In Unity and the mathematical world, a normalized vector is a **vector with a length of 1**.

In Unity, the length is called the magnitude: the following formula represents it **“√(x² + y² + z²)”**.

## Why use a normalized Vector?

Nothing beats an example to illustrate.

We can associate an **upward movement** with the Vector2(1, 0).

Following the same logic, a **diagonal movement** (top right) will have the vector Vector2(1, 1).

However, keeping this principle, the character will **move much faster** with a diagonal movement with his higher magnitude (≈1.414 instead of 1).

To avoid this problem, we will **normalize** our vector just before the move.

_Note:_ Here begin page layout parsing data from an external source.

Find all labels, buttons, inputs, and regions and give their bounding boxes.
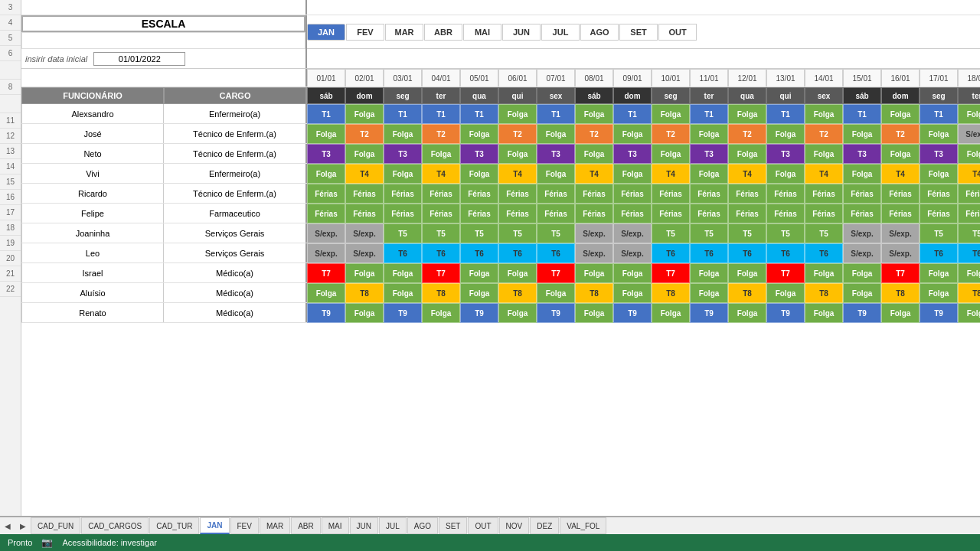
schedule-cell-21-17[interactable]: T8: [958, 283, 980, 303]
schedule-cell-12-3[interactable]: T1: [422, 104, 460, 124]
schedule-cell-13-10[interactable]: Folga: [690, 124, 728, 144]
schedule-cell-20-17[interactable]: Folga: [958, 263, 980, 283]
tab-CAD_TUR[interactable]: CAD_TUR: [149, 517, 199, 534]
schedule-cell-12-10[interactable]: T1: [690, 104, 728, 124]
schedule-cell-15-1[interactable]: T4: [345, 164, 384, 184]
schedule-cell-21-8[interactable]: Folga: [613, 283, 652, 303]
schedule-cell-22-14[interactable]: T9: [843, 303, 881, 323]
schedule-cell-15-7[interactable]: T4: [575, 164, 613, 184]
schedule-cell-21-14[interactable]: Folga: [843, 283, 881, 303]
schedule-cell-15-11[interactable]: T4: [728, 164, 766, 184]
schedule-cell-19-5[interactable]: T6: [498, 243, 537, 263]
schedule-cell-15-0[interactable]: Folga: [307, 164, 345, 184]
schedule-cell-19-12[interactable]: T6: [766, 243, 805, 263]
schedule-cell-20-14[interactable]: Folga: [843, 263, 881, 283]
schedule-cell-20-12[interactable]: T7: [766, 263, 805, 283]
schedule-cell-15-9[interactable]: T4: [652, 164, 690, 184]
schedule-cell-16-16[interactable]: Férias: [920, 184, 958, 204]
schedule-cell-16-15[interactable]: Férias: [881, 184, 920, 204]
schedule-cell-14-0[interactable]: T3: [307, 144, 345, 164]
schedule-cell-13-2[interactable]: Folga: [384, 124, 422, 144]
schedule-cell-20-9[interactable]: T7: [652, 263, 690, 283]
schedule-cell-14-2[interactable]: T3: [384, 144, 422, 164]
schedule-cell-18-7[interactable]: S/exp.: [575, 223, 613, 243]
schedule-cell-16-10[interactable]: Férias: [690, 184, 728, 204]
month-JAN[interactable]: JAN: [307, 24, 345, 41]
tab-nav-right[interactable]: ▶: [15, 522, 31, 530]
schedule-cell-19-3[interactable]: T6: [422, 243, 460, 263]
tab-NOV[interactable]: NOV: [499, 517, 530, 534]
schedule-cell-19-16[interactable]: T6: [920, 243, 958, 263]
schedule-cell-17-4[interactable]: Férias: [460, 204, 498, 223]
schedule-cell-16-13[interactable]: Férias: [805, 184, 843, 204]
schedule-cell-15-3[interactable]: T4: [422, 164, 460, 184]
schedule-cell-17-8[interactable]: Férias: [613, 204, 652, 223]
schedule-cell-13-5[interactable]: T2: [498, 124, 537, 144]
schedule-cell-19-10[interactable]: T6: [690, 243, 728, 263]
schedule-cell-15-6[interactable]: Folga: [537, 164, 575, 184]
schedule-cell-14-7[interactable]: Folga: [575, 144, 613, 164]
schedule-cell-16-9[interactable]: Férias: [652, 184, 690, 204]
schedule-cell-18-0[interactable]: S/exp.: [307, 223, 345, 243]
schedule-cell-22-5[interactable]: Folga: [498, 303, 537, 323]
schedule-cell-13-4[interactable]: Folga: [460, 124, 498, 144]
schedule-cell-12-12[interactable]: T1: [766, 104, 805, 124]
schedule-cell-20-15[interactable]: T7: [881, 263, 920, 283]
month-ABR[interactable]: ABR: [424, 24, 462, 41]
schedule-cell-17-10[interactable]: Férias: [690, 204, 728, 223]
schedule-cell-17-13[interactable]: Férias: [805, 204, 843, 223]
schedule-cell-16-7[interactable]: Férias: [575, 184, 613, 204]
schedule-cell-17-11[interactable]: Férias: [728, 204, 766, 223]
schedule-cell-19-8[interactable]: S/exp.: [613, 243, 652, 263]
schedule-cell-12-9[interactable]: Folga: [652, 104, 690, 124]
schedule-cell-12-8[interactable]: T1: [613, 104, 652, 124]
schedule-cell-22-12[interactable]: T9: [766, 303, 805, 323]
schedule-cell-21-6[interactable]: Folga: [537, 283, 575, 303]
schedule-cell-18-4[interactable]: T5: [460, 223, 498, 243]
schedule-cell-12-15[interactable]: Folga: [881, 104, 920, 124]
schedule-cell-14-16[interactable]: T3: [920, 144, 958, 164]
schedule-cell-14-14[interactable]: T3: [843, 144, 881, 164]
schedule-cell-18-15[interactable]: S/exp.: [881, 223, 920, 243]
schedule-cell-21-13[interactable]: T8: [805, 283, 843, 303]
schedule-cell-20-2[interactable]: Folga: [384, 263, 422, 283]
month-MAI[interactable]: MAI: [463, 24, 501, 41]
schedule-cell-19-0[interactable]: S/exp.: [307, 243, 345, 263]
tab-CAD_CARGOS[interactable]: CAD_CARGOS: [81, 517, 149, 534]
schedule-cell-13-13[interactable]: T2: [805, 124, 843, 144]
schedule-cell-12-1[interactable]: Folga: [345, 104, 384, 124]
schedule-cell-12-11[interactable]: Folga: [728, 104, 766, 124]
schedule-cell-17-3[interactable]: Férias: [422, 204, 460, 223]
schedule-cell-21-3[interactable]: T8: [422, 283, 460, 303]
schedule-cell-17-2[interactable]: Férias: [384, 204, 422, 223]
schedule-cell-16-14[interactable]: Férias: [843, 184, 881, 204]
month-FEV[interactable]: FEV: [346, 24, 384, 41]
month-SET[interactable]: SET: [619, 24, 658, 41]
schedule-cell-19-13[interactable]: T6: [805, 243, 843, 263]
schedule-cell-20-5[interactable]: Folga: [498, 263, 537, 283]
schedule-cell-17-5[interactable]: Férias: [498, 204, 537, 223]
schedule-cell-19-15[interactable]: S/exp.: [881, 243, 920, 263]
tab-DEZ[interactable]: DEZ: [530, 517, 559, 534]
schedule-cell-17-16[interactable]: Férias: [920, 204, 958, 223]
schedule-cell-15-17[interactable]: T4: [958, 164, 980, 184]
schedule-cell-13-12[interactable]: Folga: [766, 124, 805, 144]
schedule-cell-13-9[interactable]: T2: [652, 124, 690, 144]
schedule-cell-19-2[interactable]: T6: [384, 243, 422, 263]
schedule-cell-14-12[interactable]: T3: [766, 144, 805, 164]
schedule-cell-14-15[interactable]: Folga: [881, 144, 920, 164]
schedule-cell-21-7[interactable]: T8: [575, 283, 613, 303]
schedule-cell-22-8[interactable]: T9: [613, 303, 652, 323]
month-JUL[interactable]: JUL: [541, 24, 580, 41]
tab-JAN[interactable]: JAN: [200, 517, 229, 534]
schedule-cell-20-6[interactable]: T7: [537, 263, 575, 283]
schedule-cell-16-17[interactable]: Férias: [958, 184, 980, 204]
schedule-cell-13-7[interactable]: T2: [575, 124, 613, 144]
schedule-cell-22-3[interactable]: Folga: [422, 303, 460, 323]
tab-VAL_FOL[interactable]: VAL_FOL: [560, 517, 606, 534]
tab-ABR[interactable]: ABR: [291, 517, 321, 534]
schedule-cell-17-7[interactable]: Férias: [575, 204, 613, 223]
schedule-cell-15-5[interactable]: T4: [498, 164, 537, 184]
schedule-cell-12-17[interactable]: Folga: [958, 104, 980, 124]
schedule-cell-20-0[interactable]: T7: [307, 263, 345, 283]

And then our character will move at the **same speed**, diagonally or not.

## How do you use normalize on Unity?

There are two ways to normalize a vector on Unity.

Firstly, we can normalize using the `Normalize`

method, which transforms the current vector into a normalized vector:

```
private void Update()
{
var destination = new Vector2(Input.GetAxis("Vertical"), Input.GetAxis("Horizontal"));
// destination is normalized
destination.Normalize();
transform.Translate(destination * Time.deltaTime);
}
```

The second method is to use the normalized property.

The difference in this case is that the property returns the normalized vector **without affecting the vector calling** the function.

```
private void Update()
{
var destination = new Vector2(Input.GetAxis("Vertical"), Input.GetAxis("Horizontal"));
transform.Translate(destination.normalized * Time.deltaTime);
// destination is not normalized
}
```

Depending on the situation, you may decide to use one or the other.

The use will depend on whether or not you need the **normalized vector** for other calculations.